Los últimos quince días de mis vacaciones los pasé en casa de Anita. Dejé el hotel y me instale con ella. Pasábamos el día hablando, cocinando dulces que casi no probábamos, riéndonos de cualquier ocurrencia y, por la tarde íbamos juntas al cementerio a leer poesía a Luís, su marido.

Cuando volví a Madrid lo hice con ánimos renovados, diferente. Enfrenté con valor y serenidad la separación irremediable y continué mi vida con un aplomo que nunca creí tener. Llamaba a menudo a Anita, ella me contaba como iban las cosas por el pueblo, con el buen humor de quien desea agradar y yo deseaba estar allí con ella, ir a pasear bajo los castaños y los chopos, cocinar solo por el placer de hacerlo juntas y, sobre todo, acompañarla al cementerio en su visita a Luís.

Varias veces volví al pueblo de Anita. Durante esas visitas nuestra amistad y cariño se hicieron tan grandes como si fuésemos familia, o mas.

Hoy preparo mi viaje al pueblecito de Anita, en el norte de León, con verdadera necesidad de sus balsámicos paisajes, de la quietud y tranquilidad de sus valles, del rumor de sus hermosos castaños y chopos y la música cantarina de su río.

. Aunque es verano sé, por experiencia, que debo llevar ropa de abrigo, el chubasquero, un jersey, chaquetas y pantalones largos.

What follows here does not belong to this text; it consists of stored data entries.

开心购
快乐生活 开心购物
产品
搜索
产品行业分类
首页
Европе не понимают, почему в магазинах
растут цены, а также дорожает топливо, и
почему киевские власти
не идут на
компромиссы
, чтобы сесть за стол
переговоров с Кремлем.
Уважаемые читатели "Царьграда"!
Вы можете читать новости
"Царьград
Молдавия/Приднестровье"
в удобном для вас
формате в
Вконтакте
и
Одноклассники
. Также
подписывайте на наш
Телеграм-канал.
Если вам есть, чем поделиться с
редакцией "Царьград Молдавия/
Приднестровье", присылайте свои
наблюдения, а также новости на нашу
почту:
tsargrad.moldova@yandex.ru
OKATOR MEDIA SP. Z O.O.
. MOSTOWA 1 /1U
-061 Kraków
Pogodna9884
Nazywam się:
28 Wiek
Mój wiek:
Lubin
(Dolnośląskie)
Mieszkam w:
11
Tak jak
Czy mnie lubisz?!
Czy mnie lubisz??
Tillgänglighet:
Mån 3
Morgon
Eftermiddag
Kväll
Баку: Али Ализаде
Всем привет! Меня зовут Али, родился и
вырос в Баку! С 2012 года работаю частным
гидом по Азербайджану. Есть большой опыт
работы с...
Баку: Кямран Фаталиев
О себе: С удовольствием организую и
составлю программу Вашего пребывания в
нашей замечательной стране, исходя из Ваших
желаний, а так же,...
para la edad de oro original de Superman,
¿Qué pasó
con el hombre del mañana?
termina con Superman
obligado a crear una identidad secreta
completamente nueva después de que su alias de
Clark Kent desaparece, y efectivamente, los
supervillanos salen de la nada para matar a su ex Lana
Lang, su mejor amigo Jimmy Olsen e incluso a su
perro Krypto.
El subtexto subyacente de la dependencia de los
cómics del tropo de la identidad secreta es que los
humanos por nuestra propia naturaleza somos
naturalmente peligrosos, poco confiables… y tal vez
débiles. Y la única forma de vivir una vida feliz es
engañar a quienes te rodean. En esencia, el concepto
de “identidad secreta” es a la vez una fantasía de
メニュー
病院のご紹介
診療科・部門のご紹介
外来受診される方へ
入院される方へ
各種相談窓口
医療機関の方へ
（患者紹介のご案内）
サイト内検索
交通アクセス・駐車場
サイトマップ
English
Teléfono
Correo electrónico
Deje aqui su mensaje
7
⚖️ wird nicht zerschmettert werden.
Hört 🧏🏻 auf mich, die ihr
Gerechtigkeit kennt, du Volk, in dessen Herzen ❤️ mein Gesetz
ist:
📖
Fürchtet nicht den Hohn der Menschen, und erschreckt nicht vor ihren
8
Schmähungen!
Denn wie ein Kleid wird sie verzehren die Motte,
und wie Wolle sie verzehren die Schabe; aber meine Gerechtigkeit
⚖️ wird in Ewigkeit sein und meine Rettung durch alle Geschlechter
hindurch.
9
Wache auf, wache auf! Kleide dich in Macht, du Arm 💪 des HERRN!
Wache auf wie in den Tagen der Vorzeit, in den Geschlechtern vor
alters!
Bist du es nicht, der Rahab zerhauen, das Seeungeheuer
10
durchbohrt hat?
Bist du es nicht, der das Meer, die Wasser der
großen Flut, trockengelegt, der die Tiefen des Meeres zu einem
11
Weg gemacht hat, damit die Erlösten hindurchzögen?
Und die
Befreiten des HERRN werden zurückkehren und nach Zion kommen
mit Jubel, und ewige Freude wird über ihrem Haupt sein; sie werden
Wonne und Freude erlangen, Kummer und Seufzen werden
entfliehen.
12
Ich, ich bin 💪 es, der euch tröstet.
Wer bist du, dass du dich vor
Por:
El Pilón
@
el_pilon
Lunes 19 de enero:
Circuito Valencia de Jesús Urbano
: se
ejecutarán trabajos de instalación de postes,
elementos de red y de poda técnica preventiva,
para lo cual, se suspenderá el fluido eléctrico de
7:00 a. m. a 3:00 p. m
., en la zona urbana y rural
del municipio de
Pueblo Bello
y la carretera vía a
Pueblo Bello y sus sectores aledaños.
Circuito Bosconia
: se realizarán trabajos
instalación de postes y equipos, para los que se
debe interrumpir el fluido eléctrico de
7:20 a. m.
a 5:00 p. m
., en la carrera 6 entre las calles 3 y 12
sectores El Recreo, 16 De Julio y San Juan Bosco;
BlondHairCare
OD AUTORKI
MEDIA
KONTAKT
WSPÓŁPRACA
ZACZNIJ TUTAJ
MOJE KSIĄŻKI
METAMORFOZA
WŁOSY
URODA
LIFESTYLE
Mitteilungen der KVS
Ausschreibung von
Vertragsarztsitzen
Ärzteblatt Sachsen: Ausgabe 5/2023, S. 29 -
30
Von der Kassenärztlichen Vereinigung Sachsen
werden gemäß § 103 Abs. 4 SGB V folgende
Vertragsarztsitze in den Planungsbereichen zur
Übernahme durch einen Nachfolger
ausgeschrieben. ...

El tiempo en aquella zona es imprevisible, pero siempre mas fresco que en Madrid. Y, con todo ello, pongo en la maleta dos libros de poesía, ahora seré yo quien vaya a leer al cementerio, sola, yo seré quien lea para Luís y Anita, que, por fin se ha reunido con él.


Pintura de:  Amparo Cruz Herrera

3 comentarios:

fonsilleda dijo...

He vuelto a releer la historia que Anita te contó, lo que tú nos contaste de ella y de la amistad, con auténtico placer. Ya te dije en otra ocasión que yo he conocido, por lo menos a otra Anita, que no se llamaba así, pero que también era maestra, diminuta y su alegría contagiaba.
Bicos.

Infiernodeldante dijo...

Entrañables lazos de amistad y lealtad tejió con Anita. Buena historia. Emotiva y llena de valores que hoy andan escaseando lamentablemente. Siempre es un placer leerte, corazón. Dejo un beso.

Froiliuba dijo...

que pasa con este blog que no se actualiza????